There is no association between exposure to the 2009 H1N1 “swine flu” vaccine during pregnancy and health problems in early childhood, concludes a study from Canada published by The BMJ today.

These results are reassuring and suggest the influenza vaccination during pregnancy is safe for both mother and offspring.

Pregnant women and their newborns are considered to be at high risk of serious illness during flu pandemics and seasonal epidemics. As such, many countries advise all pregnant women to have a flu vaccine, which can protect both mothers and their young infants from the flu.

But uptake is low, with safety concerns a common reason given for not being immunised, especially across Europe and in North America.

And although substantial evidence supports the safety of flu vaccination with respect to newborn health, few studies have assessed the health of older children who were exposed to flu vaccination in the womb.

So researchers based in Canada and the United States decided to evaluate the relation between 2009 pandemic H1N1 influenza vaccination during pregnancy and health outcomes in the children during the first five years of life.

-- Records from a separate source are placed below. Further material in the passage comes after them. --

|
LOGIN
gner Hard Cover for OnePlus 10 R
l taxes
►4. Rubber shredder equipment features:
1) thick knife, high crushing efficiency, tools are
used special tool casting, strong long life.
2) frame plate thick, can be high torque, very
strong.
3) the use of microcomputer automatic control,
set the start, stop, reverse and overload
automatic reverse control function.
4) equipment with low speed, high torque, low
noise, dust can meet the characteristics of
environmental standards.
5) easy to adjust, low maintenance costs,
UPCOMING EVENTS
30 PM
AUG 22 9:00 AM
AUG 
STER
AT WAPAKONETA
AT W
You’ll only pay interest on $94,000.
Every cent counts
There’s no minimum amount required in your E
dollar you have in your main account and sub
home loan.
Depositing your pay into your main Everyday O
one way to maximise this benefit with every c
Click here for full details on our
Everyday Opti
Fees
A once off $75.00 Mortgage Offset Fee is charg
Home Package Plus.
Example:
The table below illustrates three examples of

Using a provincial birth registry linked with health records, they identified all live born infants from November 2009 to October 2010 in Ontario, Canada and tracked the health of these children until 5 years of age.

Of 104,249 children, 31,295 (30%) were born to vaccinated mothers.

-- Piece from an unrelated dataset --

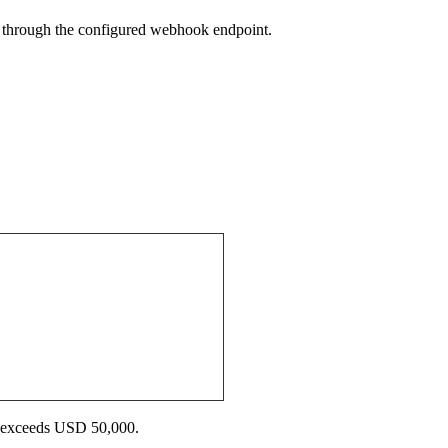
on through the configured webhook endpoint.
ue exceeds USD 50,000.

No elevated risk was found for cancer, infections, chronic diseases, hospital admissions or death in the children of vaccinated mothers.

One outcome, childhood gastrointestinal infections, was slightly lower in children born to vaccinated mothers and one other, childhood asthma, was slightly higher in children born to vaccinated mothers. But these associations were very small and the researchers say they cannot rule out the possibility that this may have been due to other unmeasured (confounding) factors that could not be fully accounted for in the analysis.

This is an observational study, and as such, can’t establish cause. However, the results were largely unchanged after further analyses, and are consistent with results from other similar studies.

As such, the researchers say their results are reassuring and support the safety profile of 2009 pandemic H1N1 influenza vaccination during pregnancy.

Future studies in different settings and with different influenza vaccine formulations such as seasonal vaccines, “are important for developing the evidence base on longer term pediatric outcomes following influenza vaccination during pregnancy,” they conclude.

The message is clear: influenza vaccination during pregnancy is, by all available evidence, safe for mother and offspring, say researchers in a linked editorial.